La experiencia personal de Inchauspé
Jessie Inchauspé, bioquímica con experiencia en glucosa, vivió este fenómeno en su propia vida. Originaria de Biarritz, Francia, se trasladó a París a los cinco años tras el divorcio de sus padres, soñando en su juventud con ser cantante como Britney Spears. Sin embargo, a los 19 años, un accidente impactó su salud mental. Posteriormente, estudió matemáticas en King’s College London y más tarde bioquímica en Georgetown. Por curiosidad, comenzó a usar un monitor continuo de glucosa, a pesar de no ser diabética, lo que le permitió observar cómo los picos de glucosa afectaban su energía, claridad mental y estado de ánimo.
Consejos prácticos para un mejor manejo de la glucosa
En su libro Glucose Revolution y en su obra más reciente 9 meses que contarán para siempre, Inchauspé plantea una propuesta sencilla pero potente: más allá de prohibir alimentos, es esencial comprender cómo y cuándo los consumimos. Cambiar la elección de desayunos dulces por salados, o acompañar los carbohidratos con proteínas y grasas, son ajustes que pueden tener un considerable impacto positivo. “No se trata de tener más disciplina, sino de comprender qué está haciendo tu biología”, explica.
Cambio en la percepción sobre la relación con los alimentos
Inchauspé indica que el objetivo es que las personas dejen de verse como víctimas de su energía y antojos. En lugar de cuestionar sus fallas, deberían preguntarse qué está sucediendo realmente en sus cuerpos. Según ella, este entendimiento no sólo alivia la carga emocional, sino que también abre la puerta a transformaciones sostenibles.
La crítica a patrones culturales nocivos
La bioquímica señala que muchos mensajes culturales nos enseñan a desconfiar de nuestro propio cuerpo. Alimentos se etiquetan como “buenos” o “malos”, y a menudo se glorifica la fuerza de voluntad mientras se ignoran las señales internas del hambre. Esto crea una desconexión con nuestro cuerpo, cuando lo que realmente necesitamos es aprender a escuchar y sentirnos seguros en nuestras decisiones.

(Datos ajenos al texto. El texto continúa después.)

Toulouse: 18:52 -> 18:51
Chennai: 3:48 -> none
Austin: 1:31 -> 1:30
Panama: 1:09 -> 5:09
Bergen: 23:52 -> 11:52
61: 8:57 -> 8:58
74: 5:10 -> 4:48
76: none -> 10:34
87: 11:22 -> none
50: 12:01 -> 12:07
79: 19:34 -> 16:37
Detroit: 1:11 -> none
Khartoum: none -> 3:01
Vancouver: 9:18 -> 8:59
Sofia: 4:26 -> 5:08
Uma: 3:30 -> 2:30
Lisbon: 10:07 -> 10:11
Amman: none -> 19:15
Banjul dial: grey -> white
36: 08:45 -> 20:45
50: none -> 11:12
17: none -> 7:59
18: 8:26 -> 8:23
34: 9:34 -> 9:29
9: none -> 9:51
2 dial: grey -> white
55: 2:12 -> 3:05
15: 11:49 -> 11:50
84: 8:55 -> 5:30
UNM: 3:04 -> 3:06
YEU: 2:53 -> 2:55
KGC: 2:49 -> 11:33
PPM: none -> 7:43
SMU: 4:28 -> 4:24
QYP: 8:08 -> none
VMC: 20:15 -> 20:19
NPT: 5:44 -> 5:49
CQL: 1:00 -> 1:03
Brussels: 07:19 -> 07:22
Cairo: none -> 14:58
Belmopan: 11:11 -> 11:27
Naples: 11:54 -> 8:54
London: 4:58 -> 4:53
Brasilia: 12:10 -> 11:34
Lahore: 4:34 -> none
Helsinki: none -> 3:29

Implicaciones del equilibrio glucémico en la salud mental
Un equilibrio de glucosa adecuado influye fundamentalmente en la calidad de nuestras decisiones. Cuando los niveles de glucosa son irregulares, es común experimentar reacciones más impulsivas y estrés, lo que complica la toma de decisiones importantes. El cuidado de los niveles de glucosa también implica cuidar la claridad mental.
Consejos para una relación más saludable con la comida
Inchauspé observa que muchos que desean llevar una vida más saludable cometen errores comunes, como enfocarse en la restricción de alimentos, lo que suele resultar en un fracaso. Recalca que aprender a interpretar lo que nuestro cuerpo necesita es crucial para el bienestar.
A la infancia como base de una relación amable con la comida
Es fundamental enseñar a los niños a reconocer sus necesidades internas en lugar de juzgarlos por su comportamiento. En vez de etiquetar como “insoportable” a un niño, se les podría preguntar cómo se siente su cuerpo.
Un cambio de mentalidad necesario
Inchauspé enfatiza que la cultura actual valora el autocontrol y la disciplina rígida, lo que se convierte en un círculo vicioso agotador. Al entender nuestra biología, se pueden crear entornos que favorezcan elecciones más saludables sin necesidad de castigos o restricciones. En conclusión, según Inchauspé, no se trata de eliminar alimentos o seguir reglas estrictas, sino de hacer pequeños ajustes que generen un gran impacto en nuestra vida cotidiana y sensación de libertad.